Genau wie Kuibitsile amouröse Szenen bis ins erotische Detail umreißt, so kreiert sie bis ins penetrante Einzelne Vergewaltigungs- und Gräuelszenen, als ob sie als Voyeuristin im Busch gesessen hätte. In ihrem Erzählerstil und der Themenauswahl erinnert sie an den namhaften afrikaansen Autor Andre P, Brink – er stand einmal in der engeren Auswahl auf der Anwärterliste für den Literaturnobelpreis. In seinem Roman „Anderkant die Stilte“ trifft eine junge deutsche Frau in Deutsch-Südwestafrika ein. Mit Kolonialsoldaten auf dem Zug ins Inland kommt es zu bluttriefenden Gräuelszenen.

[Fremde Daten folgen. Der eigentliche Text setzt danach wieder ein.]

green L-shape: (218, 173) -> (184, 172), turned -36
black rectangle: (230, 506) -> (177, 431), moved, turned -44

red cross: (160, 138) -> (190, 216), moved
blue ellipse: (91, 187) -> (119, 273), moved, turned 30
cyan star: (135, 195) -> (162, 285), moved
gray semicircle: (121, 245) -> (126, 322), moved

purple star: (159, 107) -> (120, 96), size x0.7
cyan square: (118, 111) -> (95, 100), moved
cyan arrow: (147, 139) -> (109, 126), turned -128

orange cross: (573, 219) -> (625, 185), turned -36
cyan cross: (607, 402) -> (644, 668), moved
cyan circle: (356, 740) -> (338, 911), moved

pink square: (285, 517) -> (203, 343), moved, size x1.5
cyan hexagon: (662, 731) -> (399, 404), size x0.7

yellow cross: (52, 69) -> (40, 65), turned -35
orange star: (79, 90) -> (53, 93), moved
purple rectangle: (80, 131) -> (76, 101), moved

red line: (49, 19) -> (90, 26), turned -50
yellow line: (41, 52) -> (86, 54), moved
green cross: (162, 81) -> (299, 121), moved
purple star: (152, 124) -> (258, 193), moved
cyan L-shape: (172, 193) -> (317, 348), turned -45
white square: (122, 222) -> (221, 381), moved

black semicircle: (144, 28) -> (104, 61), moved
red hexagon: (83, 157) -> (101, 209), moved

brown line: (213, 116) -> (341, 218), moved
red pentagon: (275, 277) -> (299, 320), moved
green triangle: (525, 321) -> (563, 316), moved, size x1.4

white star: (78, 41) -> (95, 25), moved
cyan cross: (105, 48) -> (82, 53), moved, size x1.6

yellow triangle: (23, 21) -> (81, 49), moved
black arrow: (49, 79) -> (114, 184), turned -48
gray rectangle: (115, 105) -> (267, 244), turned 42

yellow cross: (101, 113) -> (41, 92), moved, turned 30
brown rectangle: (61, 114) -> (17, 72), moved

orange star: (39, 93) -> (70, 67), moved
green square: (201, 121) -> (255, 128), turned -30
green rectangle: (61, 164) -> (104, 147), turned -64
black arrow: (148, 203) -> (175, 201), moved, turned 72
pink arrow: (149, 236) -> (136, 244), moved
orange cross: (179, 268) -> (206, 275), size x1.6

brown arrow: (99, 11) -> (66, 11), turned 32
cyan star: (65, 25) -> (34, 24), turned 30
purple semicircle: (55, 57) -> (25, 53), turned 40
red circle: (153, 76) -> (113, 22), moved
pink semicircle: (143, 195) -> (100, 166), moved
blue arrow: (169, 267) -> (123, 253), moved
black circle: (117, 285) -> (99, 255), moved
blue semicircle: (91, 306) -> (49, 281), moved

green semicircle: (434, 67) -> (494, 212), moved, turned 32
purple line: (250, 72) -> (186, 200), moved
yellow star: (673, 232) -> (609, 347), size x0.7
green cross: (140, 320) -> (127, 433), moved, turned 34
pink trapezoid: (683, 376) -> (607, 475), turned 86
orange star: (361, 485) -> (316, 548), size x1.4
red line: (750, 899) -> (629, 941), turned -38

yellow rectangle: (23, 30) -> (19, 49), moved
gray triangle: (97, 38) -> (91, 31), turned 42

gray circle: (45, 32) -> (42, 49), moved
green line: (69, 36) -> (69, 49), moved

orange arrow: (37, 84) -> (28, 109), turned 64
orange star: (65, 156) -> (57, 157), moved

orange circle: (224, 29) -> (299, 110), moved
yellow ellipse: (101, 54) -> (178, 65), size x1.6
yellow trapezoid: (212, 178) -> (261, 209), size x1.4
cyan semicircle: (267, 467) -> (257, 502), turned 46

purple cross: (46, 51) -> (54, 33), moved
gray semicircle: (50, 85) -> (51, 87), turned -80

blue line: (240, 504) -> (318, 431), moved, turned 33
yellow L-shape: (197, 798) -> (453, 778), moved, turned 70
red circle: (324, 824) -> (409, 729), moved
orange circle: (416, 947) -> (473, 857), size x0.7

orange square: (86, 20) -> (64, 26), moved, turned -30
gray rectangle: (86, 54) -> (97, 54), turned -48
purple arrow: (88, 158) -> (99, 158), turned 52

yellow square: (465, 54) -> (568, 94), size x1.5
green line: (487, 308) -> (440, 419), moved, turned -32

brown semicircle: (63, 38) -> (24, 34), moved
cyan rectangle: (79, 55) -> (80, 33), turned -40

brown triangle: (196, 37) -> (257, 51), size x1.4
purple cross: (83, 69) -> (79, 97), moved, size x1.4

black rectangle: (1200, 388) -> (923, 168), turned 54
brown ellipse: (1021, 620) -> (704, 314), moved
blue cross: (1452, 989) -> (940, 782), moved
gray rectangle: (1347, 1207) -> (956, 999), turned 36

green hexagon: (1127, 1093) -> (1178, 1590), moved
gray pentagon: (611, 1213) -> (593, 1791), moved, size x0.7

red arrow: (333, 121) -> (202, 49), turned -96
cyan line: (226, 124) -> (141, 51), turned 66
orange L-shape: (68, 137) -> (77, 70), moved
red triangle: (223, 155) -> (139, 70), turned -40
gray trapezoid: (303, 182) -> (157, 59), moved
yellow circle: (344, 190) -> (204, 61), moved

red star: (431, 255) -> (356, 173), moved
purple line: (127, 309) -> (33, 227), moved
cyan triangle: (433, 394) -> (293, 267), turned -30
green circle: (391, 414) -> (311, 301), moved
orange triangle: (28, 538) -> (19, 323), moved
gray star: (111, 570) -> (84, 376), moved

Kubuitsile und Brink haben auffallend gekonntes Erzählertalent gemein. Darüber hinaus verwenden beide durchweg undifferenziert das Feindbild dumpf stumpfer und brutaler deutscher Kolonialsoldaten. Beide gehen mit spitzer Feder und viel Phantasie auf Gräuelszenen ein und delektieren sich daran, was sie wohl auch vom Leser erwarten. Die pauschale Verteufelung ist derzeit auch in der „politisch korrekten“ Mainstream -Geschichtsschreibung gängig. Manche Autoren haben das Feindbild schon mit der Muttermilch empfangen.
Tjipuka, die Hauptperson in „The Scattering“ wird aber verwirrt, denn sie erhält Überlebenshilfe und wird von einem Deutschen schwanger , der zur Herrschaft gehört, aber nicht als Scheusal auftritt.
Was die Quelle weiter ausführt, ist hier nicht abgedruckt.